* [WORK REQUEST]: Within the lines below, find those that hold the string "trong" and copy each one.

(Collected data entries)

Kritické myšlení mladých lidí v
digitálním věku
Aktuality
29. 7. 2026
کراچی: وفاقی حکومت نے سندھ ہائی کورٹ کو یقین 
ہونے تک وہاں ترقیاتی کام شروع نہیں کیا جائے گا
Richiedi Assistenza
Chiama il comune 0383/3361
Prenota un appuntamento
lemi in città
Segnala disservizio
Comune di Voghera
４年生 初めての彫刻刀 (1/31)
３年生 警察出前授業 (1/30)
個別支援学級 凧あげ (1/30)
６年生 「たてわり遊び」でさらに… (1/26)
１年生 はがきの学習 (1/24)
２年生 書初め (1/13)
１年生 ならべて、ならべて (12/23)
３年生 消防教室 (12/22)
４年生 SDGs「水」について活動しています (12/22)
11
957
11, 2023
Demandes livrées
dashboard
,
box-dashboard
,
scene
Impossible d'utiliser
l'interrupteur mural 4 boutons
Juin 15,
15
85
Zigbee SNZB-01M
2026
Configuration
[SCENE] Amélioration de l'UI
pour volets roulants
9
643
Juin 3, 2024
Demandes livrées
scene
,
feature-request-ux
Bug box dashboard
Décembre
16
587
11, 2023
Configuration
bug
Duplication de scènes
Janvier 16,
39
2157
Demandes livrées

* * *

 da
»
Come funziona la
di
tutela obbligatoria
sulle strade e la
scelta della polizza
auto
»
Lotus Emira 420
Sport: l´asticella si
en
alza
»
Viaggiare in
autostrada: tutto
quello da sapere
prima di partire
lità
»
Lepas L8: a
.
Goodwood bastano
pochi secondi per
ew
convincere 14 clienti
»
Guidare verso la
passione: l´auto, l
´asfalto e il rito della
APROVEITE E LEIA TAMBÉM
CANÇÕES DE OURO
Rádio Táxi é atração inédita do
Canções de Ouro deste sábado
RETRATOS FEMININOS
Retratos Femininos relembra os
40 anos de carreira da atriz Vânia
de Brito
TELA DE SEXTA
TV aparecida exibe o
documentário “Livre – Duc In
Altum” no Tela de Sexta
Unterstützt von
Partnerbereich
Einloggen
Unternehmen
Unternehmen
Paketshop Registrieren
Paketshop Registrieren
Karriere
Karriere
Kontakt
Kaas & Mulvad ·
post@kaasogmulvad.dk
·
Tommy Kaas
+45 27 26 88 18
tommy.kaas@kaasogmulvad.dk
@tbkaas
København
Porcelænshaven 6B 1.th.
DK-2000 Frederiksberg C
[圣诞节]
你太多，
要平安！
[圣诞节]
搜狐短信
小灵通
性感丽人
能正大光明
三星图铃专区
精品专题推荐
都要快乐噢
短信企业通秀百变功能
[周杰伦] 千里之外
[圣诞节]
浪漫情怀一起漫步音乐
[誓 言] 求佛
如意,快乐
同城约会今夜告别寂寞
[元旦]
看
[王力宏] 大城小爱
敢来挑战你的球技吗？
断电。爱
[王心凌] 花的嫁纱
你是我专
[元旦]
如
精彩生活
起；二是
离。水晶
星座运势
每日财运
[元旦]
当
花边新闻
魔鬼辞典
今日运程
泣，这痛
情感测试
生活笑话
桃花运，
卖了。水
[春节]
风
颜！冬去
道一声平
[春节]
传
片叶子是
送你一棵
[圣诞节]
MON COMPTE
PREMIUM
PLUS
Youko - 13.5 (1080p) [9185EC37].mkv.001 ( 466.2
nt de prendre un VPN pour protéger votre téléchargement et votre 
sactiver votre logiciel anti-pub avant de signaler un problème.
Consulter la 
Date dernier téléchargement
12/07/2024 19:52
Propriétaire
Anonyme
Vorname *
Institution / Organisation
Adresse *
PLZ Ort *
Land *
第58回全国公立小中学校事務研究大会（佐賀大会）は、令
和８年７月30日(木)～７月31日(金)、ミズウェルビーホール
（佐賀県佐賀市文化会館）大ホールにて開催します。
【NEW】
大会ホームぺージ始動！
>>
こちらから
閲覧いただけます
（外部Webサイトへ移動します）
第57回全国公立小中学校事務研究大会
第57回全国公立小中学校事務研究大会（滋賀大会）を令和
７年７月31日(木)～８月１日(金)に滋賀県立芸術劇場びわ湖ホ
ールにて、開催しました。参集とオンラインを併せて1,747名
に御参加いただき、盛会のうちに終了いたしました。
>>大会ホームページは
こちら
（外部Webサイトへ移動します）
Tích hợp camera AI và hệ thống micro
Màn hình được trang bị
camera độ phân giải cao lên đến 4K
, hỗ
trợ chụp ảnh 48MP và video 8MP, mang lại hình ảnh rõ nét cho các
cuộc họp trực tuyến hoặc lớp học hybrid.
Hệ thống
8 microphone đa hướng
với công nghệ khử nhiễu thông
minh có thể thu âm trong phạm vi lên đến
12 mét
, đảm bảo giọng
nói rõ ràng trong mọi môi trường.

* * *

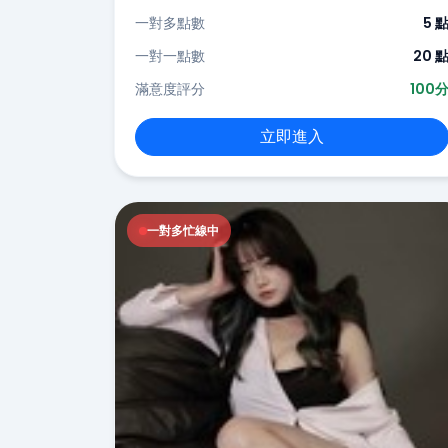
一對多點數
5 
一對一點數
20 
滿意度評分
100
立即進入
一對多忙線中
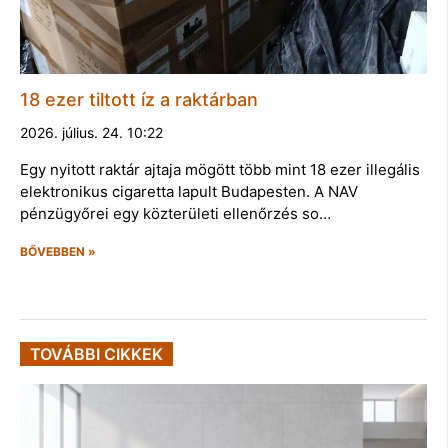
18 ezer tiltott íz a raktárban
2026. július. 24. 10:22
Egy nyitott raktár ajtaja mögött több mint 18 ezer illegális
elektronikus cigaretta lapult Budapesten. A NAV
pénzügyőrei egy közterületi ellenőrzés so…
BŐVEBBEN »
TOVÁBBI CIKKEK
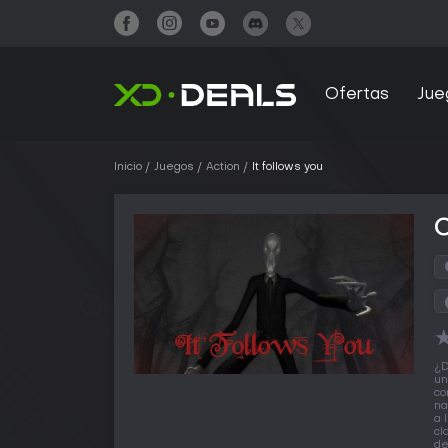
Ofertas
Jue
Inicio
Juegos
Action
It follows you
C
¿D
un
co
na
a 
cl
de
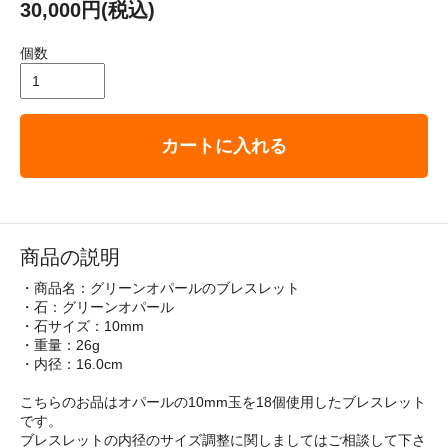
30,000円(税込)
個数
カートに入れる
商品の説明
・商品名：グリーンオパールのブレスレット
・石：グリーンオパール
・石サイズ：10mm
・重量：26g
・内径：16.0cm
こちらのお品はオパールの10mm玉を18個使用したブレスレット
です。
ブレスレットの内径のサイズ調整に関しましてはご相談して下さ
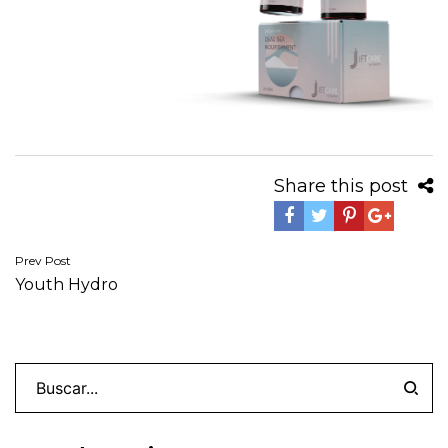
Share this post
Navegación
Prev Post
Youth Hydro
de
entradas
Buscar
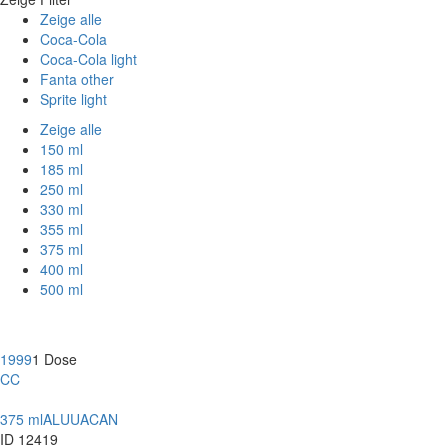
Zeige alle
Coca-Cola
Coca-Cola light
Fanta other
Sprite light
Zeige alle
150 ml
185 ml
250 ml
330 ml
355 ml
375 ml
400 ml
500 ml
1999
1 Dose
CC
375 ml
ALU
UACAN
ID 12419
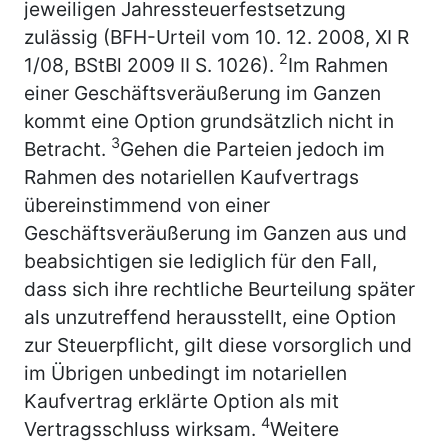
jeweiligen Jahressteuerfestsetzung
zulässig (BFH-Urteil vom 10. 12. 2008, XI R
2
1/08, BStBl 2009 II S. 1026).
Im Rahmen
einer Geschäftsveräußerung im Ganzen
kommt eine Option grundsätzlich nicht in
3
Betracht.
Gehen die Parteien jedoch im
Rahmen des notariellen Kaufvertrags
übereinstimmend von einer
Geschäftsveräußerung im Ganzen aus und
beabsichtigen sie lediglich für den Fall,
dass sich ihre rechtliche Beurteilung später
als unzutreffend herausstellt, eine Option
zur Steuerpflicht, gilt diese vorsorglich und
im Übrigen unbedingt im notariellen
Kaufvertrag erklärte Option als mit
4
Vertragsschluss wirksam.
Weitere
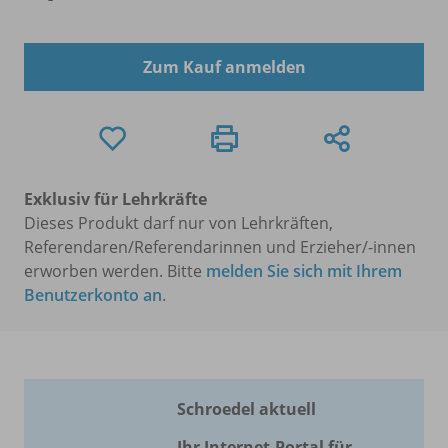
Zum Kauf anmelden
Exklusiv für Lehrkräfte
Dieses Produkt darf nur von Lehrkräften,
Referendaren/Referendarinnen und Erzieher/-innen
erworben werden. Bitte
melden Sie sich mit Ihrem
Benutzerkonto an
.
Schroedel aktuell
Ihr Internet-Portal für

* [SOLVED EXERCISE]:
minh có thể thu âm trong phạm vi lên đến
nói rõ ràng trong mọi môi trường.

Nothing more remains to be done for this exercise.